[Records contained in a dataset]
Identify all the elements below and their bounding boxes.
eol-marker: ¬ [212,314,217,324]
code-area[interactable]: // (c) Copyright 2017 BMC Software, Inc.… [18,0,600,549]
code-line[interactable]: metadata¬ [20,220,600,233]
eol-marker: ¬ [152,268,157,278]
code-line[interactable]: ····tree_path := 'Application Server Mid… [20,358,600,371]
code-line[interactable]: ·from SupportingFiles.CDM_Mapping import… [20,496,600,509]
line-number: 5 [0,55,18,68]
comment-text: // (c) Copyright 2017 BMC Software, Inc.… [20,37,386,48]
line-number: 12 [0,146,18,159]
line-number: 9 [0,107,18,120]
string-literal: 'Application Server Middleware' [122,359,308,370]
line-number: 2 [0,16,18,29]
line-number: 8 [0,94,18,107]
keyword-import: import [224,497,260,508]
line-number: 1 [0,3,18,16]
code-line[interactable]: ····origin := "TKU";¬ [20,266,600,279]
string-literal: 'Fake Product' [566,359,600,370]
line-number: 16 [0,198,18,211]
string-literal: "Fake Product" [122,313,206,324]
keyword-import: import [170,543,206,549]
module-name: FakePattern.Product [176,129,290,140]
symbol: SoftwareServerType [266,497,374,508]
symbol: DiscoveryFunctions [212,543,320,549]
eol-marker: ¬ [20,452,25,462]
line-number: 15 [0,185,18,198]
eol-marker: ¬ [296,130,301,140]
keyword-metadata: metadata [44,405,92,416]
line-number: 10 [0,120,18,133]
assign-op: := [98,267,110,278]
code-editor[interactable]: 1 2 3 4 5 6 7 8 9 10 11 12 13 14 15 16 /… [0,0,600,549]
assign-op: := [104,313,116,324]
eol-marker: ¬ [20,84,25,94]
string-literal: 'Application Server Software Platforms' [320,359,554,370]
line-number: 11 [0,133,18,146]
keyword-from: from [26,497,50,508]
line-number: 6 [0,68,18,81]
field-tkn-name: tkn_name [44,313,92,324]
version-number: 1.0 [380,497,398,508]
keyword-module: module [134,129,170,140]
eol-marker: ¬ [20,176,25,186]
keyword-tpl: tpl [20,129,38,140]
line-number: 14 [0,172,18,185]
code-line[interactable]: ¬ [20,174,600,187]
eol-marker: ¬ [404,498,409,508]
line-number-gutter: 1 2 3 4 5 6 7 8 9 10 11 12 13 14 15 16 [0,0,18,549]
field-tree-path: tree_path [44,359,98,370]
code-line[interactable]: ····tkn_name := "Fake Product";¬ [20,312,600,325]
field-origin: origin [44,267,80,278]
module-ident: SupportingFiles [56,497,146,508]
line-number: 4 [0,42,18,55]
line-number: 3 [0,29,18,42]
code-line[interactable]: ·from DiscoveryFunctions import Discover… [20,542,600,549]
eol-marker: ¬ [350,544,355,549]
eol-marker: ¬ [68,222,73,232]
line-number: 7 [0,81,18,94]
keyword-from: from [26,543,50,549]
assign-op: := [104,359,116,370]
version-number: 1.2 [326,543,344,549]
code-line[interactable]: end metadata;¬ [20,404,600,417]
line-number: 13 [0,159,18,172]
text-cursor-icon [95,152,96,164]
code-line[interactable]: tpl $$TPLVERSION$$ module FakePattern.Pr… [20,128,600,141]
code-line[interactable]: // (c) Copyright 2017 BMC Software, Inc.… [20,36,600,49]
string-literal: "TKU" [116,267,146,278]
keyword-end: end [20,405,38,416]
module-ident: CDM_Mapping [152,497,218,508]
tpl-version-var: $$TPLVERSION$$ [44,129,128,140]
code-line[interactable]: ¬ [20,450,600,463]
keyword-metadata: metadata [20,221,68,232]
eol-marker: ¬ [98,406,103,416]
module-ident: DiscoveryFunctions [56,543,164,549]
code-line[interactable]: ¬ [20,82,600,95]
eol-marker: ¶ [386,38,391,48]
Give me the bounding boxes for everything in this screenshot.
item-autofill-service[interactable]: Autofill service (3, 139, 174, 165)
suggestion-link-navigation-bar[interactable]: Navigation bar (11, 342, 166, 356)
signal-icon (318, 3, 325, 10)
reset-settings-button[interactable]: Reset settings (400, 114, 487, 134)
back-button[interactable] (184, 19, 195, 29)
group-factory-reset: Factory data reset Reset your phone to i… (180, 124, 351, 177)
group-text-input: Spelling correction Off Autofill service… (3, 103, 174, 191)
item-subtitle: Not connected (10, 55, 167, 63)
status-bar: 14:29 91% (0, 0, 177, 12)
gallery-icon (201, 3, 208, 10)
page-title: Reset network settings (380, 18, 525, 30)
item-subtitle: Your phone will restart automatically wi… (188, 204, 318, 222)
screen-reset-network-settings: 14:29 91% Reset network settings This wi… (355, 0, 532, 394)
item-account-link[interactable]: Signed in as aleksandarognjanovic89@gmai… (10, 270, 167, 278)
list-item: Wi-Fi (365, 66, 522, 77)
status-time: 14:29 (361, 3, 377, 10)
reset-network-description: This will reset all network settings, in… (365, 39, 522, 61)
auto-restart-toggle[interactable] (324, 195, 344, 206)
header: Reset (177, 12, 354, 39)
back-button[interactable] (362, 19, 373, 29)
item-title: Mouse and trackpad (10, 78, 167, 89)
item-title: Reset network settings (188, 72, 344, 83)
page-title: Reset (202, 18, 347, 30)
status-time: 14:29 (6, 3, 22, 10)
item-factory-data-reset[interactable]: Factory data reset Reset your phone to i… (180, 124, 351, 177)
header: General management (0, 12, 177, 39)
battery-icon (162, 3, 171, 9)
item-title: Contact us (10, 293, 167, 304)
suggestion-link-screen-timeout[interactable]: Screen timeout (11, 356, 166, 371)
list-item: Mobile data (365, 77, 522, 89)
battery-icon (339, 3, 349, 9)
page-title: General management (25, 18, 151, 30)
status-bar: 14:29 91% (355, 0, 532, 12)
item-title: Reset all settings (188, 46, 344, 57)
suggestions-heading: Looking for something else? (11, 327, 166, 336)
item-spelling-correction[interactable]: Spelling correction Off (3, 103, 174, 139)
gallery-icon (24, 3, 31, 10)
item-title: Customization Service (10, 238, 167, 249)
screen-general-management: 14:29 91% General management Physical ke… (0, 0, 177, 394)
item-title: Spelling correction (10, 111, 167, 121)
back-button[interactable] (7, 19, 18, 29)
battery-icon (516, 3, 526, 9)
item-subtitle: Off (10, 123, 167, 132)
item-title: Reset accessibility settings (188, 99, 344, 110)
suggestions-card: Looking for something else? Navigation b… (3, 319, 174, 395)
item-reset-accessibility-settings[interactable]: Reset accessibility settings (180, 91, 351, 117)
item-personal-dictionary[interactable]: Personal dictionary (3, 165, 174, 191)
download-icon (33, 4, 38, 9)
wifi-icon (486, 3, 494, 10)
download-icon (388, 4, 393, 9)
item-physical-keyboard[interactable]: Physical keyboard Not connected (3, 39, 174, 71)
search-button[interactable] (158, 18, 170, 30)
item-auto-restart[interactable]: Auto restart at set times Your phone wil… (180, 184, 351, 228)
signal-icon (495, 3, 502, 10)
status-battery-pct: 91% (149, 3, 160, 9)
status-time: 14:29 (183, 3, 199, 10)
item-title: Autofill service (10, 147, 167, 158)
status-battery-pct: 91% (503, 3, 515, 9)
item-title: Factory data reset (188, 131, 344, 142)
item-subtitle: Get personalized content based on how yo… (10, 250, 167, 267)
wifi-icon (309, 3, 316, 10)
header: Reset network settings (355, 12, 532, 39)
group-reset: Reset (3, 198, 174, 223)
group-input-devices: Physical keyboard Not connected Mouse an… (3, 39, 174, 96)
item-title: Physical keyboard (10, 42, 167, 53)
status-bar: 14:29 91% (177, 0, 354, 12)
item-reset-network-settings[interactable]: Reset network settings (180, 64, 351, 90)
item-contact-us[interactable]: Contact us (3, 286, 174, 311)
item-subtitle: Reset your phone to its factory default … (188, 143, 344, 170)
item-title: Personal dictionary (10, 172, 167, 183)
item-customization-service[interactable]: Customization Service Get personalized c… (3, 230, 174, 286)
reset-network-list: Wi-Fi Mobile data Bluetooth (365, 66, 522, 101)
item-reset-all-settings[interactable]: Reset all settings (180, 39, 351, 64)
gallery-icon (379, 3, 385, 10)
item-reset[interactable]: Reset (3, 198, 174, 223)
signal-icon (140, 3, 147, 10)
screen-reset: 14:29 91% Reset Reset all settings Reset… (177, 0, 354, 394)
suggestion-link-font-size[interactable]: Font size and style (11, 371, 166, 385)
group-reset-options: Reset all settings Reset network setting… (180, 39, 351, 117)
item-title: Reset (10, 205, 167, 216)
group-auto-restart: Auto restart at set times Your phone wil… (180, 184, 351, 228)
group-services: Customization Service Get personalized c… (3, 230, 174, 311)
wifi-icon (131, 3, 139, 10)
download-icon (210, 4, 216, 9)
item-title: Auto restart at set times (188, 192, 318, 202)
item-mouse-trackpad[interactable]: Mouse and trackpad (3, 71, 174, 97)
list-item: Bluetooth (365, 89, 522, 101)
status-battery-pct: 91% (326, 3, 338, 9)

What is being asked:
Scan the records for lines with the word "field". Report how many, with no other words.

Result of the task:
3